🤖 AI Summary
This work addresses the challenges of low sample efficiency, poor generalization, and frequent retraining in dynamic multi-task resource management for Coordinated Multi-Point (CoMP) wireless networks. To overcome these limitations, the authors propose a Prompt Decision Transformer framework that formulates multi-cell selection as a sequential decision-making problem. By integrating offline reinforcement learning with task-specific prompt encoding, this approach introduces prompting mechanisms into wireless resource management for the first time, enabling few-shot adaptation to unseen network configurations—such as varying numbers of base stations, users, or scheduling policies—without requiring fine-tuning. Experimental results demonstrate that the proposed model achieves up to a 49% improvement in Quality of Experience (QoE) across multi-task scenarios, with performance gains further increasing as system scale expands, significantly outperforming conventional deep reinforcement learning methods.
📝 Abstract
Future wireless networks demand rapid adaptation to highly heterogeneous environments and dynamic task configurations, necessitating a shift from conventional rule-based and optimization-driven radio resource management (RRM) toward artificial intelligence (AI)-driven RRM. AI-driven approaches can learn complex nonlinear relationships, generalize across diverse network conditions and enable real-time, scalable and autonomous decision-making. Among RRM techniques, coordinated multipoint (CoMP) transmission is pivotal for mitigating inter-cell interference and enhancing cell-edge performance, thereby improving quality of experience (QoE) in dense deployments. However, optimal multi-cell selection remains a complex combinatorial challenge as it requires jointly optimizing over many possible serving-cell combinations under dynamic traffic and channel conditions. Despite their success, conventional deep reinforcement learning (DRL) methods such as proximal policy optimization (PPO) suffer from poor sample efficiency, limited generalization, and costly retraining when state and action spaces change. To address these bottlenecks, we propose a Prompt Decision Transformer (PromptDT) based multi-task learning framework capable of learning across diverse network configurations and reformulating multi-cell selection as a sequence modeling problem.
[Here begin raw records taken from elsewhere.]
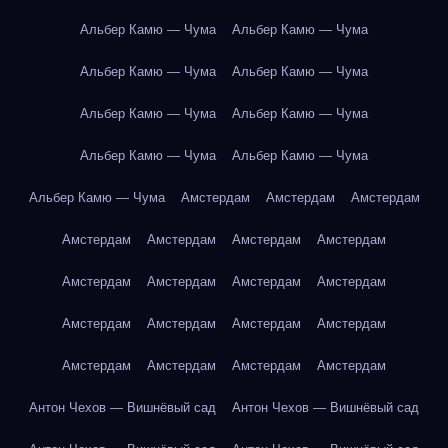
Альбер Камю — Чума
Альбер Камю — Чума
Альбер Камю — Чума
Альбер Камю — Чума
Альбер Камю — Чума
Альбер Камю — Чума
Альбер Камю — Чума
Альбер Камю — Чума
Альбер Камю — Чума
Амстердам
Амстердам
Амстердам
Амстердам
Амстердам
Амстердам
Амстердам
Амстердам
Амстердам
Амстердам
Амстердам
Амстердам
Амстердам
Амстердам
Амстердам
Амстердам
Амстердам
Амстердам
Амстердам
Антон Чехов — Вишнёвый сад
Антон Чехов — Вишнёвый сад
By leveraging offline trajectories and task-specific prompts, PromptDT enables scalable learning across diverse network configurations, including varying base stations and user equipment counts, and scheduler policies. Experimental results demonstrate that PromptDT improves QoE by up to 49% in multi-task settings compared to baselines, with performance scaling positively alongside model capacity. Moreover, PromptDT generalizes effectively to unseen tasks, achieving robust few-shot adaptation to new network configurations without retraining or fine-tuning.